Right-wing economist Panos Kammenos and left-wing lawyer Fotis Kouvelis are poles apart ideologically. But they are currently among the most popular party leaders in Greece, and their parties have sprung from nowhere to challenge Greece’s political establishment and the austerity policies that many Greeks blame for deepening their country’s economic crisis.
Between them, Mr. Kammenos’s Independent Greeks and Mr. Kouvelis’s Democratic Left could win around 20% of the vote. Their rise is cutting deeply into support for Greece’s two mainstream parties — the conservative New Democracy party and the center-left Socialists, known as Pasok — that share power in a fractious coalition government.
Given the utter train wreck that the Greek economy is, it is shocking that these figures are not significantly higher. In the recent first round of the French Presidential election, the far left and far right polled over 30%, a post-WW2 high.
All over Europe, the unemployed and dispossessed are becoming increasingly frustrated with the status quo.
Europe’s front against austerity has expanded in recent weeks after Spain struggled to meet European Union-imposed deficit targets, election campaigns in Greece faced anti- austerity rumblings and a revolt against extra spending cuts in the traditionally budget-conscious Netherlands propelled Prime Minister Mark Rutte’s coalition toward an early breakup.
Europe has been here before. Hitler came to power, lest we forget, on the back of a devastating period of German austerity.
As I noted in November:
After just two years of “austerity” measures, Germany’s economy had completely collapsed: unemployment doubled from 15 percent in 1930 to 30 percent in 1932, protests spread, and Bruning was finally forced out. Just two years of austerity, and Germany was willing to be ruled by anyone or anything except for the kinds of democratic politicians that administered “austerity” pain. In Germany’s 1932 elections, the Nazis and the Communists came out on top — and by early 1933, with Hitler in charge, Germany’s fledgling democracy was shut down for good.
It’s the same story; more austerity means more misery, means more political and social rumbling, means a greater support for radical political parties. We haven’t gotten anywhere near the scope or magnitude of the 1930s (yet), but the present European contraction has not dampened the technocratic fervour for deeper and faster cuts and tax hikes (which, quite obviously lead to bigger deficits, which trigger more austerity, ad infinitum). Could this at some point mean revolutions that put radicals into power? It becomes increasingly plausible.
And the initial problem in my view is excessive dependency on the state and centralisation. If the state makes up 50% of GDP, cutting spending in the interests of paying down debt will cause a severe contraction throughout the entire economy. If the state makes up 15% of GDP, less so. If the state is only a small fragment, austerity in the interests of paying down debt — even during a recession or depression — is feasible.

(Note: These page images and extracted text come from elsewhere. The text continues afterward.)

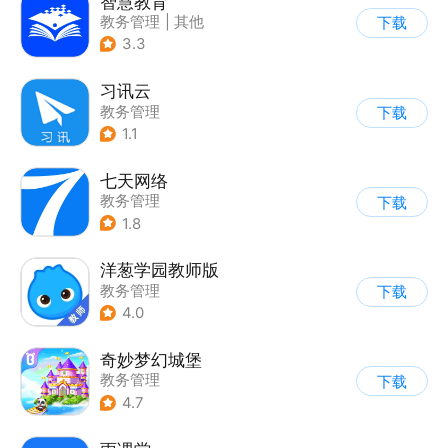
智慧教育
教务管理
|
其他
下载
3.3
习讯云
教务管理
下载
1.1
七天网络
教务管理
下载
1.8
洋葱学园教师版
教务管理
下载
4.0
奇妙梦幻城堡
教务管理
下载
|
儿童益智游戏
4.7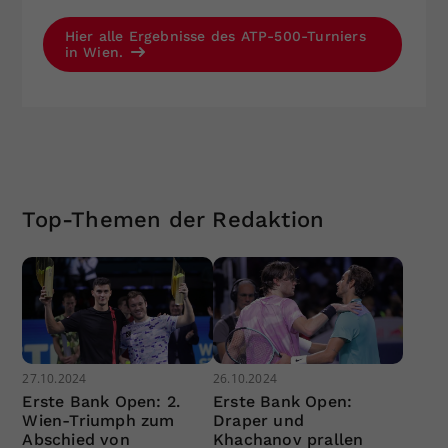
Hier alle Ergebnisse des ATP-500-Turniers
in Wien.
Top-Themen der Redaktion
27.10.2024
26.10.2024
Erste Bank Open: 2.
Erste Bank Open:
Wien-Triumph zum
Draper und
Abschied von
Khachanov prallen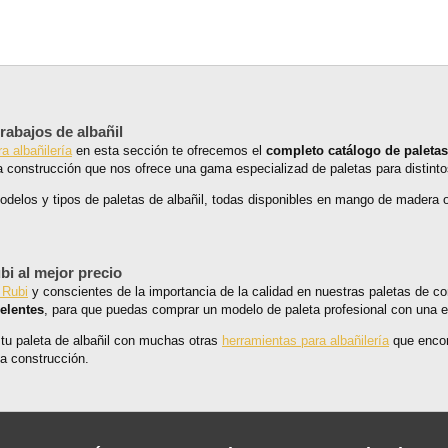
rabajos de albañil
a albañilería
en esta sección te ofrecemos el
completo catálogo de paletas 
la construcción que nos ofrece una gama especializad de paletas para distintos
delos y tipos de paletas de albañil, todas disponibles en mango de madera o
bi al mejor precio
 Rubi
y conscientes de la importancia de la calidad en nuestras paletas de co
elentes
, para que puedas comprar un modelo de paleta profesional con una ex
u paleta de albañil con muchas otras
herramientas para albañilería
que encon
la construcción.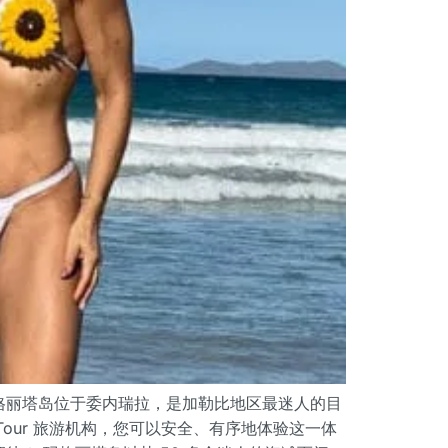
格丽塔岛位于委内瑞拉，是加勒比地区最迷人的目
a Tour 旅游机构，您可以安全、有序地体验这一体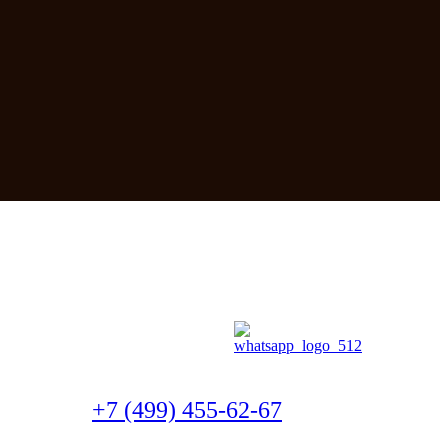
+7 (499) 455-62-67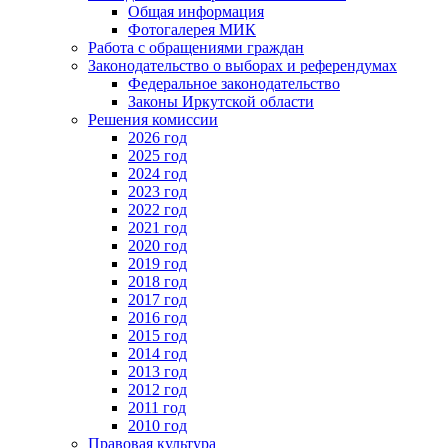
Общая информация
Фотогалерея МИК
Работа с обращениями граждан
Законодательство о выборах и референдумах
Федеральное законодательство
Законы Иркутской области
Решения комиссии
2026 год
2025 год
2024 год
2023 год
2022 год
2021 год
2020 год
2019 год
2018 год
2017 год
2016 год
2015 год
2014 год
2013 год
2012 год
2011 год
2010 год
Правовая культура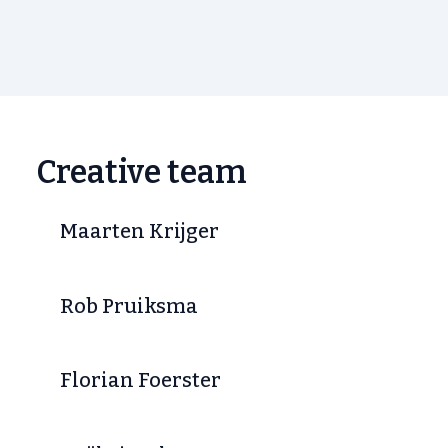
Creative team
Maarten Krijger
Rob Pruiksma
Florian Foerster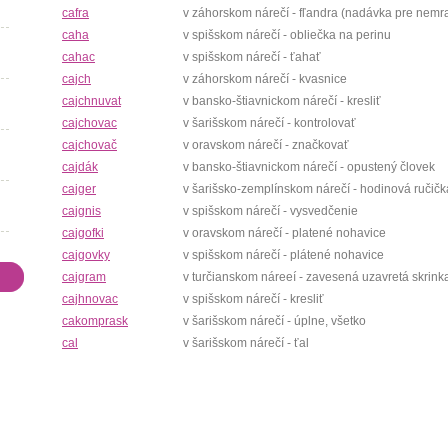
cafra
v záhorskom nárečí - fľandra (nadávka pre nemr
caha
v spišskom nárečí - obliečka na perinu
cahac
v spišskom nárečí - ťahať
cajch
v záhorskom nárečí - kvasnice
cajchnuvat
v bansko-štiavnickom nárečí - kresliť
cajchovac
v šarišskom nárečí - kontrolovať
cajchovač
v oravskom nárečí - značkovať
cajdák
v bansko-štiavnickom nárečí - opustený človek
cajger
v šarišsko-zemplínskom nárečí - hodinová ručičk
cajgnis
v spišskom nárečí - vysvedčenie
cajgofki
v oravskom nárečí - platené nohavice
cajgovky
v spišskom nárečí - plátené nohavice
cajgram
v turčianskom náreeí - zavesená uzavretá skrink
cajhnovac
v spišskom nárečí - kresliť
cakomprask
v šarišskom nárečí - úplne, všetko
cal
v šarišskom nárečí - ťal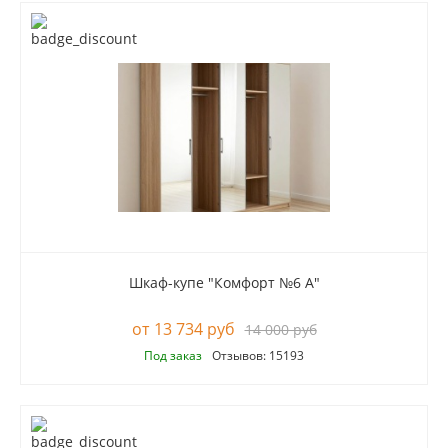
Шкаф-купе "Комфорт №6 А"
13 734 руб
14 000 руб
Под заказ
Отзывов: 15193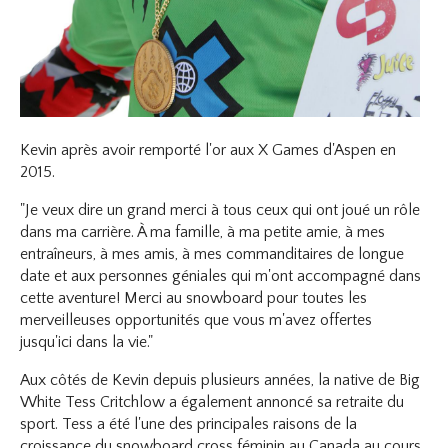
Kevin après avoir remporté l'or aux X Games d'Aspen en
2015.
"Je veux dire un grand merci à tous ceux qui ont joué un rôle
dans ma carrière. À ma famille, à ma petite amie, à mes
entraîneurs, à mes amis, à mes commanditaires de longue
date et aux personnes géniales qui m'ont accompagné dans
cette aventure! Merci au snowboard pour toutes les
merveilleuses opportunités que vous m'avez offertes
jusqu'ici dans la vie."
Aux côtés de Kevin depuis plusieurs années, la native de Big
White Tess Critchlow a également annoncé sa retraite du
sport. Tess a été l'une des principales raisons de la
croissance du snowboard cross féminin au Canada au cours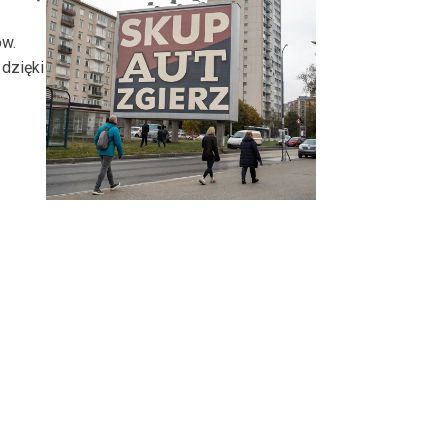
ów.
dzięki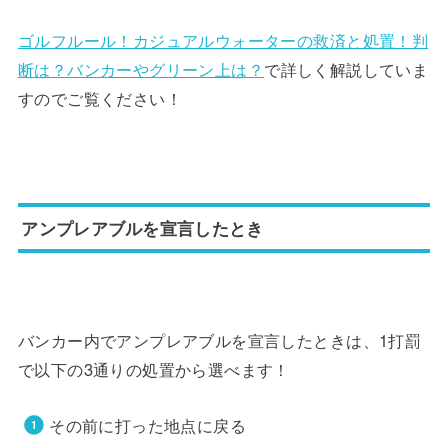
ゴルフルール！カジュアルウォーターの救済と処置！判
断は？バンカーやグリーン上は？
で詳しく解説していま
すのでご覧ください！
アンプレアブルを宣言したとき
バンカー内でアンプレアブルを宣言したときは、1打罰
で以下の3通りの処置から選べます！
その前に打った地点に戻る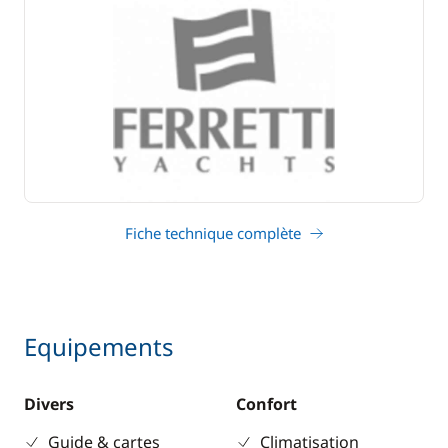
Fiche technique complète
Equipements
Divers
Confort
Guide & cartes
Climatisation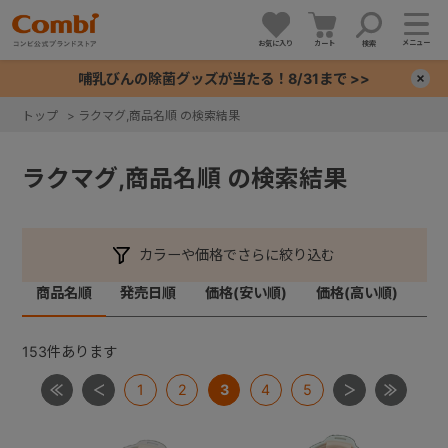
メニュー
お気に入り
カート
検索
哺乳びんの除菌グッズが当たる！8/31まで >>
×
トップ
>
ラクマグ,商品名順 の検索結果
+
ラクマグ,商品名順 の検索結果
+
+
カラーや価格でさらに絞り込む
商品名順
発売日順
価格(安い順)
価格(高い順)
+
153
件あります
1
2
3
4
5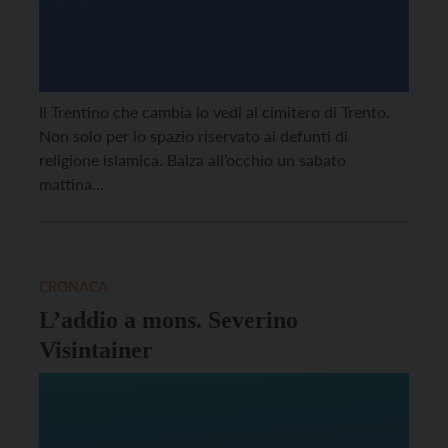
Il Trentino che cambia lo vedi al cimitero di Trento.
Non solo per lo spazio riservato ai defunti di
religione islamica. Balza all’occhio un sabato
mattina...
CRONACA
L’addio a mons. Severino
Visintainer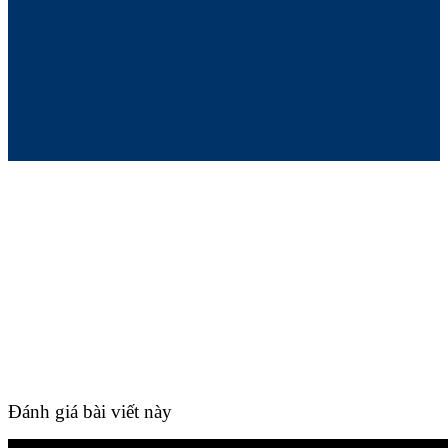
Đánh giá bài viết này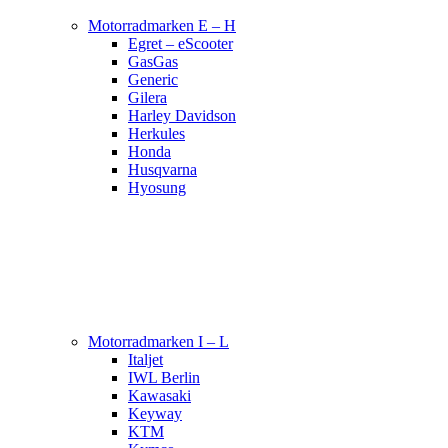
Motorradmarken E – H
Egret – eScooter
GasGas
Generic
Gilera
Harley Davidson
Herkules
Honda
Husqvarna
Hyosung
Motorradmarken I – L
Italjet
IWL Berlin
Kawasaki
Keyway
KTM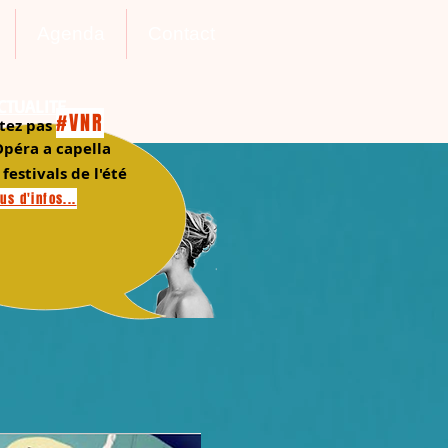
Agenda
Contact
CTUALITE
#VNR
tez pas
péra a capella
 festivals de l'été
us d'infos...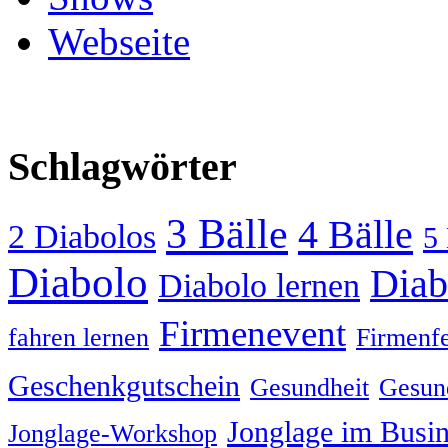
Webseite
Schlagwörter
3 Bälle
4 Bälle
2 Diabolos
5 
Diabolo
Diab
Diabolo lernen
Firmenevent
fahren lernen
Firmenfe
Geschenkgutschein
Gesundheit
Gesund
Jonglage im Busin
Jonglage-Workshop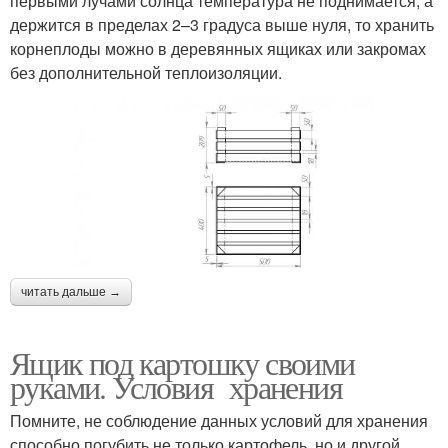
первыми лучами солнца температура не поднимается, а
держится в пределах 2–3 градуса выше нуля, то хранить
корнеплоды можно в деревянных ящиках или закромах
без дополнительной теплоизоляции.
читать дальше →
Ящик под картошку своими
руками. Условия хранения
Помните, не соблюдение данных условий для хранения
способно погубить не только картофель, но и другой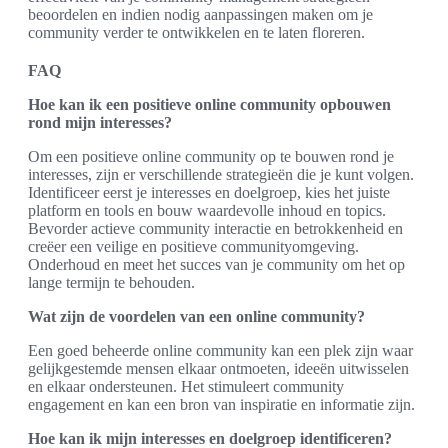
beoordelen en indien nodig aanpassingen maken om je
community verder te ontwikkelen en te laten floreren.
FAQ
Hoe kan ik een positieve online community opbouwen
rond mijn interesses?
Om een positieve online community op te bouwen rond je
interesses, zijn er verschillende strategieën die je kunt volgen.
Identificeer eerst je interesses en doelgroep, kies het juiste
platform en tools en bouw waardevolle inhoud en topics.
Bevorder actieve community interactie en betrokkenheid en
creëer een veilige en positieve communityomgeving.
Onderhoud en meet het succes van je community om het op
lange termijn te behouden.
Wat zijn de voordelen van een online community?
Een goed beheerde online community kan een plek zijn waar
gelijkgestemde mensen elkaar ontmoeten, ideeën uitwisselen
en elkaar ondersteunen. Het stimuleert community
engagement en kan een bron van inspiratie en informatie zijn.
Hoe kan ik mijn interesses en doelgroep identificeren?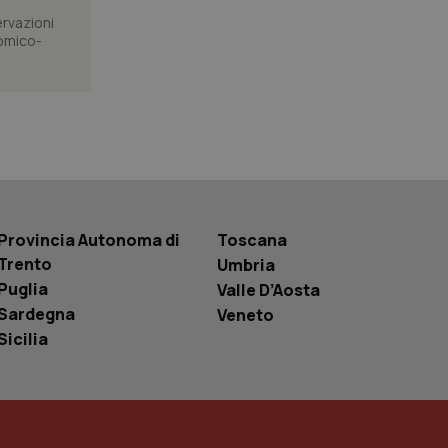
segnando un numero
dentificatore del
ervazioni
a di pagina in un
omico-
i di visitatori,
di analisi dei siti.
basate sul
entificatore
le variabili di
è un numero
o in cui viene
r il sito, ma un
tato di accesso per
a Google Analytics
sione.
Provincia Autonoma di
Toscana
Trento
Umbria
Puglia
Valle D’Aosta
Sardegna
Veneto
 tenere traccia
Sicilia
i Youtube incorporati
tics per mantenere
tore del sito web sta
ell'interfaccia di
 tenere traccia
i Youtube incorporati
tore del sito web sta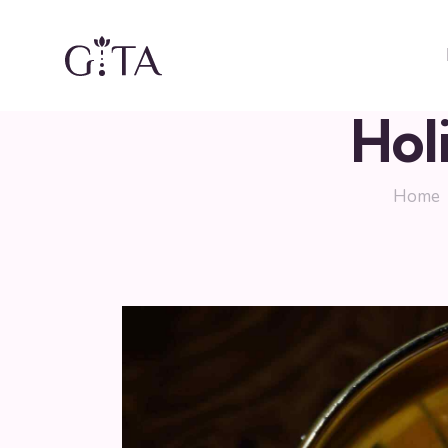
Hol
Home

If the state is a goliath, it will lead to a crippling economic contraction (and of course, the attendant realities of public fury and politcal extremism).
Centralised systems are always and by definition fragile to shocks and mismanagement, because the activities at the centre are transmitted throughout the entire system; poor decisions at the centre metastasise throughout the system. In a robust decentralised system, mismanagement only hurts at the local level, because there is less of a mechanism for the transmission of shocks.
The lesson sticks: anything the government gives you, the government can take away (sometimes deliberately, sometimes not). That could be healthcare, that could be security, that could be economic growth. If it’s delivered by central fiat, it’s fragile.